By Kevin D. Thompson
Palm Beach Post Television Writer
Friday, July 01, 2005
In the 1970s, Linda Schuyler was a junior high school teacher who used her Friday afternoons to watch television with her students.
“I loved TV and I found sometimes it was difficult to get my kids to talk about more sensitive issues,” Schuyler recalls. “If we looked at a show, we could discuss things more.”
One day Schuyler was showing a film about a young girl growing up with an alcoholic father. The film moved one of Schuyler’s students so much, she wanted to discuss the movie after class.
“She was talking about this girl in the show and before I knew it, she was no longer talking in the third person, she was talking about herself,” Schuyler remembers. “I thought, ‘Gee, it’s pretty powerful how the media can get kids talking.’ But there were not a lot of shows that you could show a class and it would be appropriate for that.”
So Schuyler quit her job and made sure there would be at least one television show that spoke to teens in their language.
That show is Degrassi: The Next Generation (The N, 8 p.m.), an unflinching and achingly real teen angsty drama about a bunch of high school kids who spend more time confronting such real-life social issues as school shootings, date rape, STDs, Internet stalking and abortion than they do studying for tricky algebra exams.
Degrassi, which is produced through Schuyler’s Epitome Pictures, has been on the air for 25 years in various incarnations. Currently airing on The N, Nickelodeon’s teen sister channel available on satellite and digital cable, the Canadian-produced Degrassi has become the 3-year-old network’s most popular show, averaging about 330,000 viewers.
Degrassi also has a strong cult following overseas in such countries as Australia, Israel and Italy and is the most-discussed show on The N’s Web site message board.
“The show really knows how to speak to teens in a way that’s very real to them, but is also completely respectful of the teen audience,” says Sara Tomassi Lindman, The N’s vice president of programming and production. “The show tackles tough issues, but does it in a responsible way.”

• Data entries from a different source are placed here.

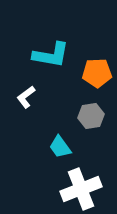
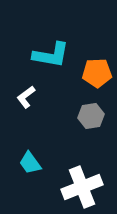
cyan trapezoid: moved 30 px left, 16 px down
white cross: moved 1 px right, 2 px up
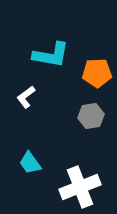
white cross: moved 2 px left
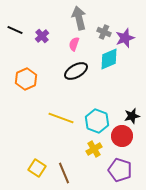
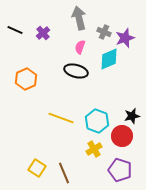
purple cross: moved 1 px right, 3 px up
pink semicircle: moved 6 px right, 3 px down
black ellipse: rotated 45 degrees clockwise
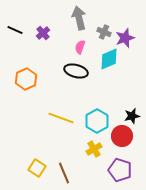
cyan hexagon: rotated 10 degrees clockwise
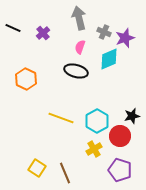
black line: moved 2 px left, 2 px up
orange hexagon: rotated 10 degrees counterclockwise
red circle: moved 2 px left
brown line: moved 1 px right
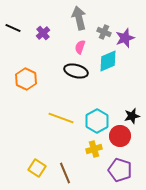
cyan diamond: moved 1 px left, 2 px down
yellow cross: rotated 14 degrees clockwise
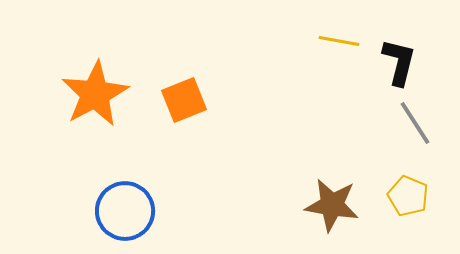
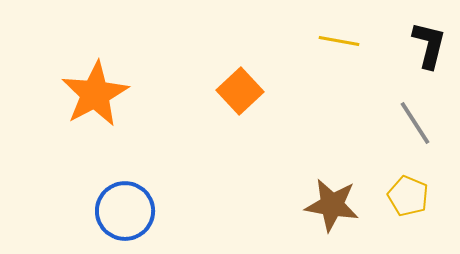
black L-shape: moved 30 px right, 17 px up
orange square: moved 56 px right, 9 px up; rotated 21 degrees counterclockwise
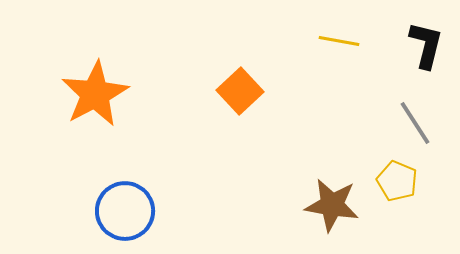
black L-shape: moved 3 px left
yellow pentagon: moved 11 px left, 15 px up
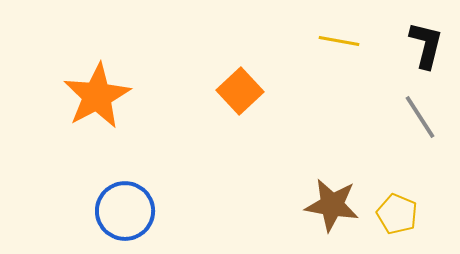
orange star: moved 2 px right, 2 px down
gray line: moved 5 px right, 6 px up
yellow pentagon: moved 33 px down
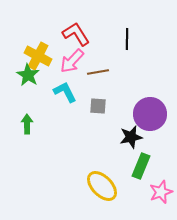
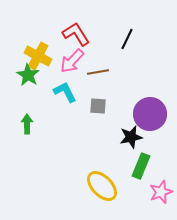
black line: rotated 25 degrees clockwise
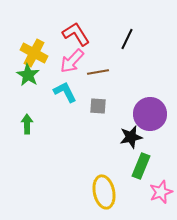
yellow cross: moved 4 px left, 3 px up
yellow ellipse: moved 2 px right, 6 px down; rotated 32 degrees clockwise
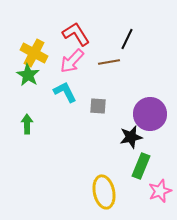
brown line: moved 11 px right, 10 px up
pink star: moved 1 px left, 1 px up
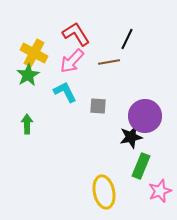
green star: rotated 10 degrees clockwise
purple circle: moved 5 px left, 2 px down
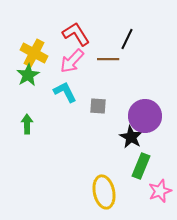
brown line: moved 1 px left, 3 px up; rotated 10 degrees clockwise
black star: rotated 30 degrees counterclockwise
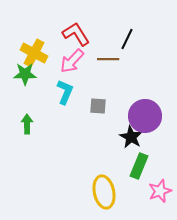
green star: moved 3 px left, 1 px up; rotated 30 degrees clockwise
cyan L-shape: rotated 50 degrees clockwise
green rectangle: moved 2 px left
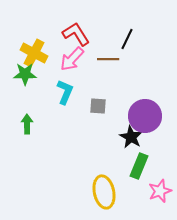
pink arrow: moved 2 px up
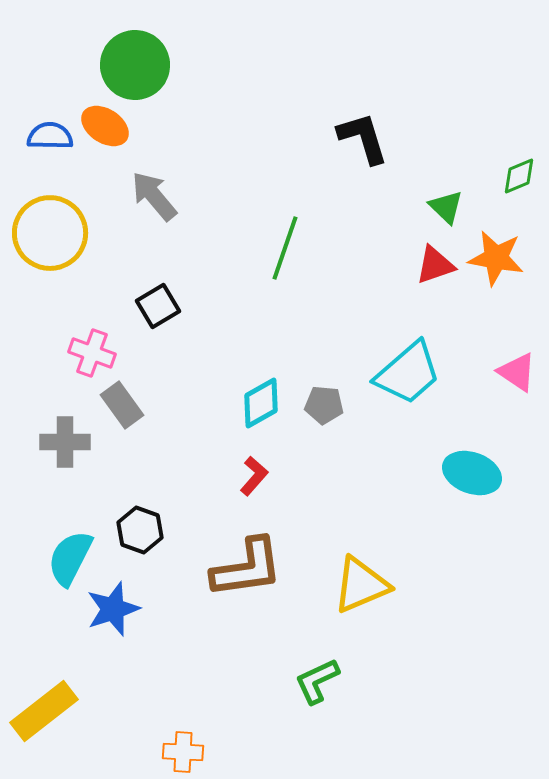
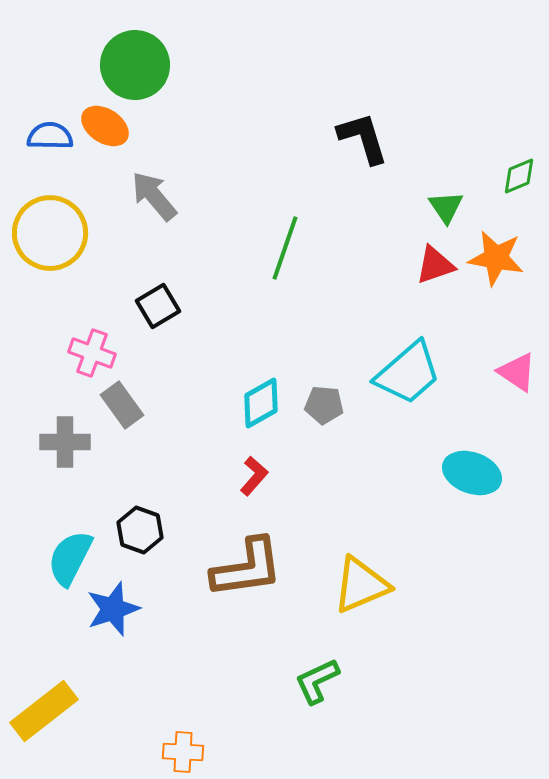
green triangle: rotated 12 degrees clockwise
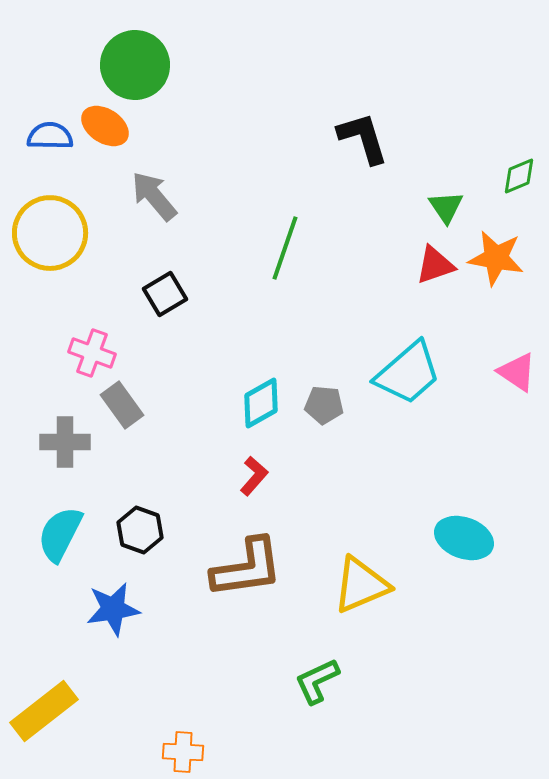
black square: moved 7 px right, 12 px up
cyan ellipse: moved 8 px left, 65 px down
cyan semicircle: moved 10 px left, 24 px up
blue star: rotated 10 degrees clockwise
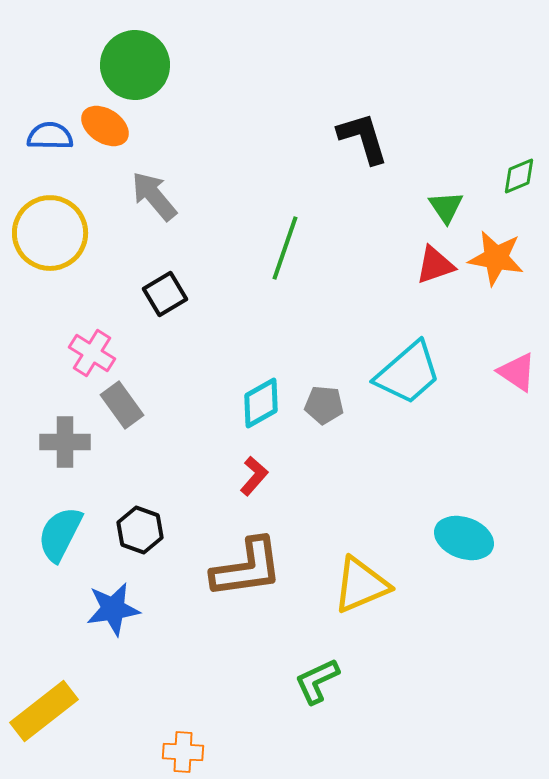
pink cross: rotated 12 degrees clockwise
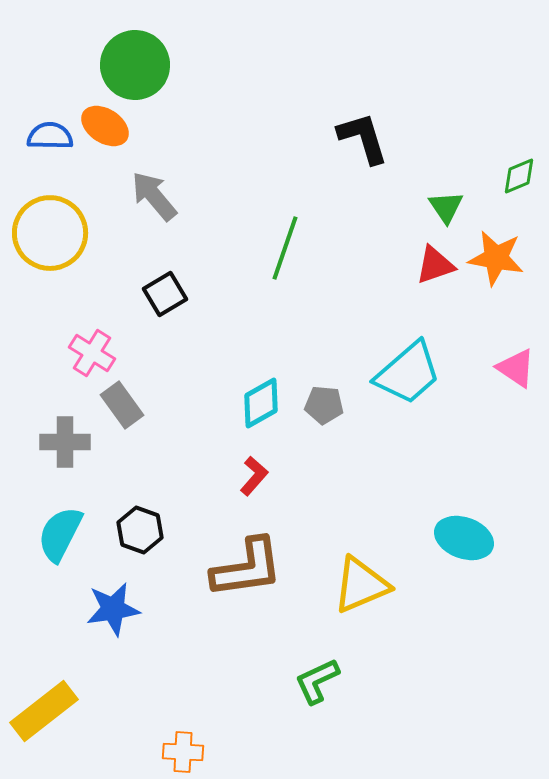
pink triangle: moved 1 px left, 4 px up
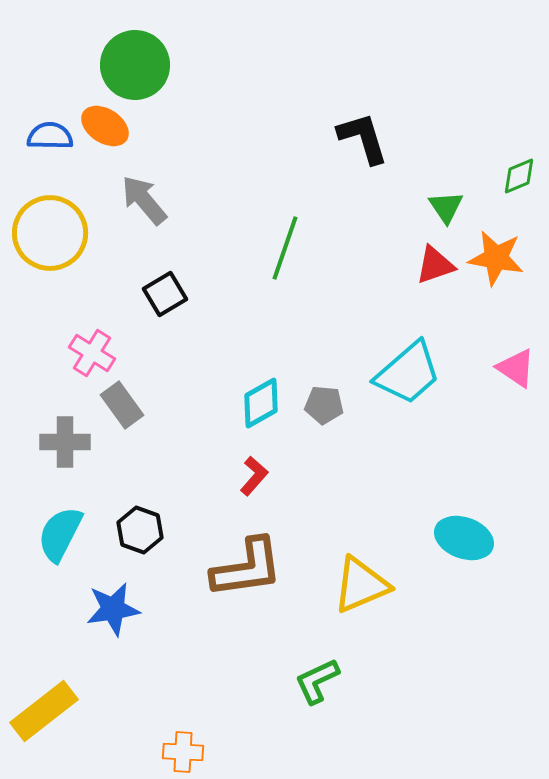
gray arrow: moved 10 px left, 4 px down
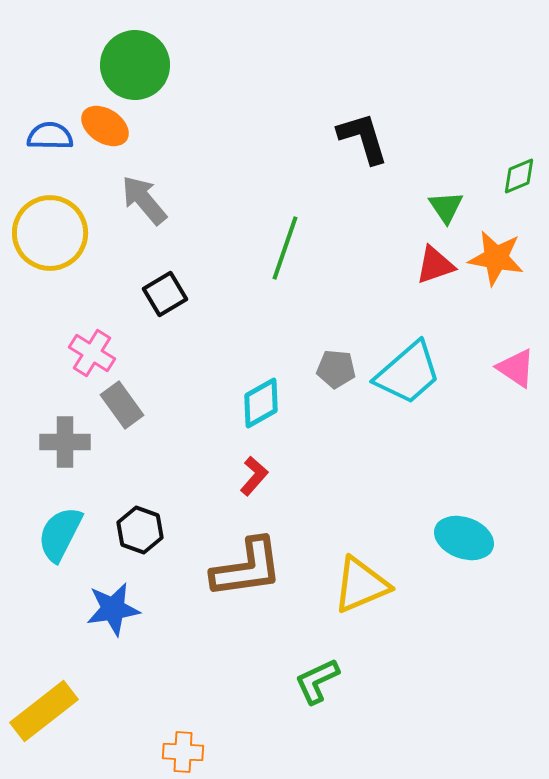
gray pentagon: moved 12 px right, 36 px up
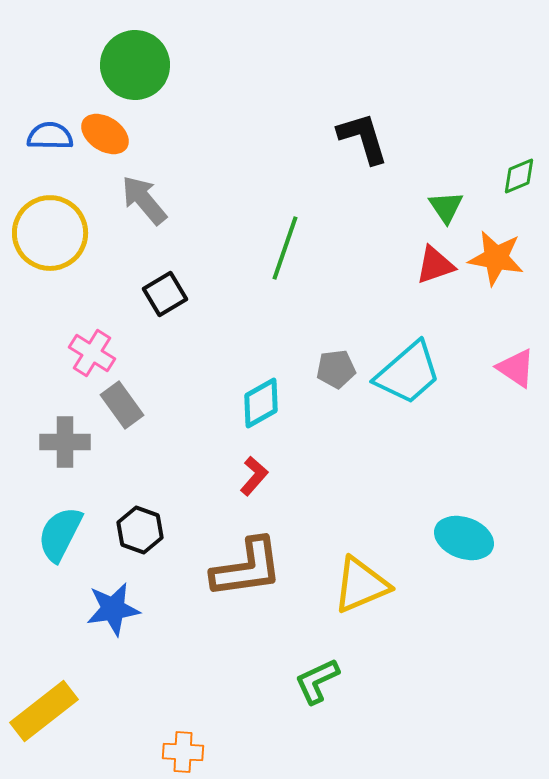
orange ellipse: moved 8 px down
gray pentagon: rotated 12 degrees counterclockwise
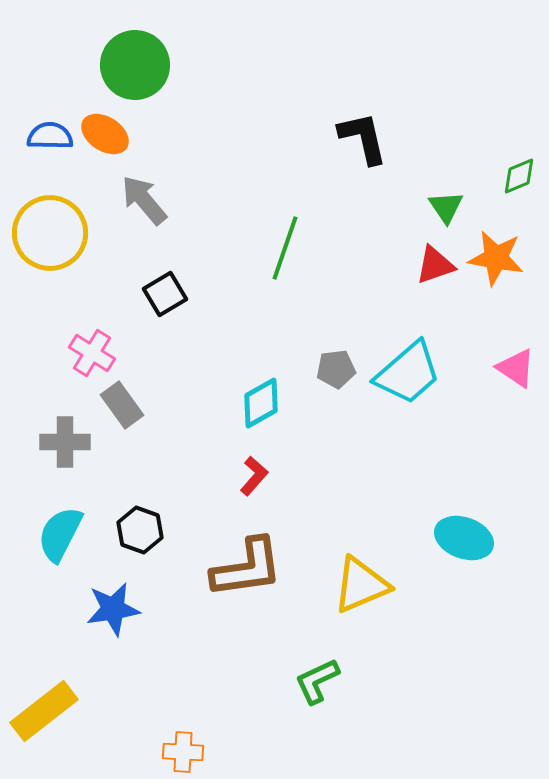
black L-shape: rotated 4 degrees clockwise
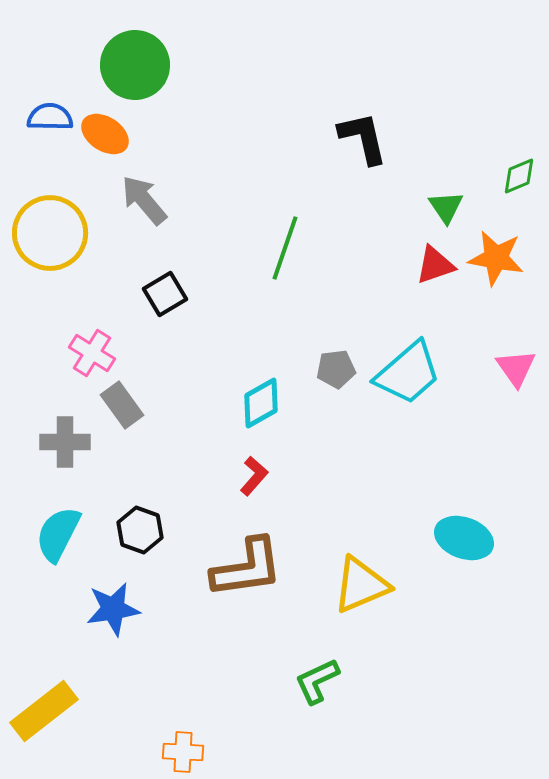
blue semicircle: moved 19 px up
pink triangle: rotated 21 degrees clockwise
cyan semicircle: moved 2 px left
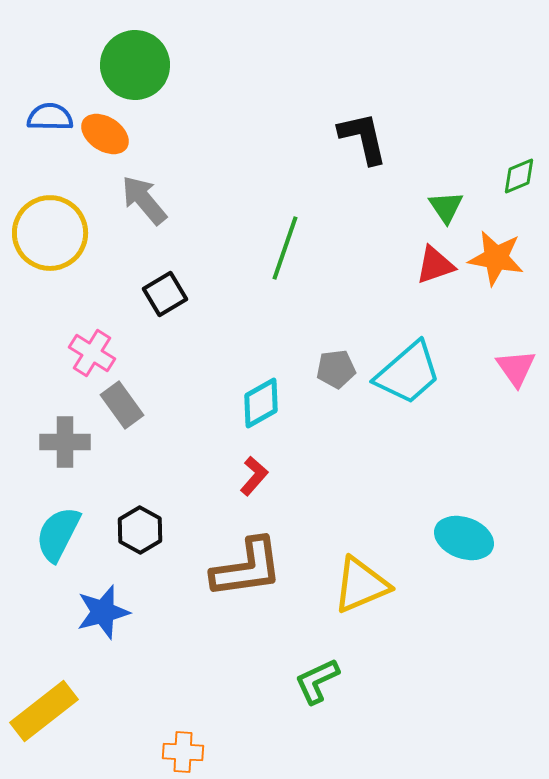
black hexagon: rotated 9 degrees clockwise
blue star: moved 10 px left, 3 px down; rotated 6 degrees counterclockwise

In tonight’s season opener, for instance, bad boy Jay (Mike Lobel) tries to persuade goody-goody Emma (Miriam McDonald) to perform oral sex on him because that’s what all the girls are doing. And, quite surprisingly, Jay uses the graphic oral sex term you’d hear in just about every high school hallway in America.
“I think everybody had some degree of nervousness about it,” admits Schuyler, the show’s executive producer. “There were options that were discussed, but this is the language that kids use.”
It’s that kind of frank language, sexually charged dialogue and controversial subject matter that also has got Schuyler’s show in some hot water. The BBC and PBS stopped airing Degrassi. Even The N has edited episodes (about 10 of the show’s 88) for American television and refused to show the hotly contested abortion episode that aired in Canada last summer.
Lindman says the episode didn’t fit with the show’s other “lighthearted” programming. Schuyler, quite naturally, was disappointed in the network’s decision.
“I’d like to feel when a show leaves our office it is very responsible and very appropriate for the audience,” she says. “But there are sometimes circumstances that dictate otherwise.”
What makes Degrassi stand out from American teen dramas is that it actually features real teen actors who don’t look like they were peeled off the cover of Teen People.
“We have 15-year-olds playing 15-year-olds,” Schuyler points out. “We don’t have 25-year-olds playing 15-year-olds. It might sound like a subtle difference, but I actually think it makes quite a bit of difference to the show. If you take a 23-year-old who looks 15, he can absolutely do the part, however, they are bringing with them eight more years of life experience to the screen whether they mean to or not. There’s a sophistication that can’t help but come through.”
The show is also told from a teenager’s point of view since the writers have no interest in appealing to a broad-based demographic like the writers on, say, Fox’s The O.C.
“We never have adults in a scene unless a young person is in a scene,” Schuyler explains. “You will never hear adults talking about young people. It’s all about young people trying to find their own way through and coming up with their own conclusions.”
Schuyler says she even seeks advice from the cast before scripts are written. In one episode, popular cheerleader Paige (Lauren Collins) was supposed to say she was “stoned” after ill-advisedly smoking a joint before a critical interview with a college recruiter.
“The kids told me that nobody says that,” Schuyler says, laughing. “They said they would say ‘high.’ I said, ‘OK.’ I think that’s what happens when you take an ex-school teacher and turn her into a producer. I’m really interested in what kids have to say.”
As for chucking her beloved teaching job for a gig as a TV producer, Schuyler says she’s never regretted it.
“It’s unbelievably fantastic to know that there are some kids out there who are listening to our show,” she says. “Hopefully we’re making just a tiny little bit of difference in some people’s lives. What could be more rewarding than that?”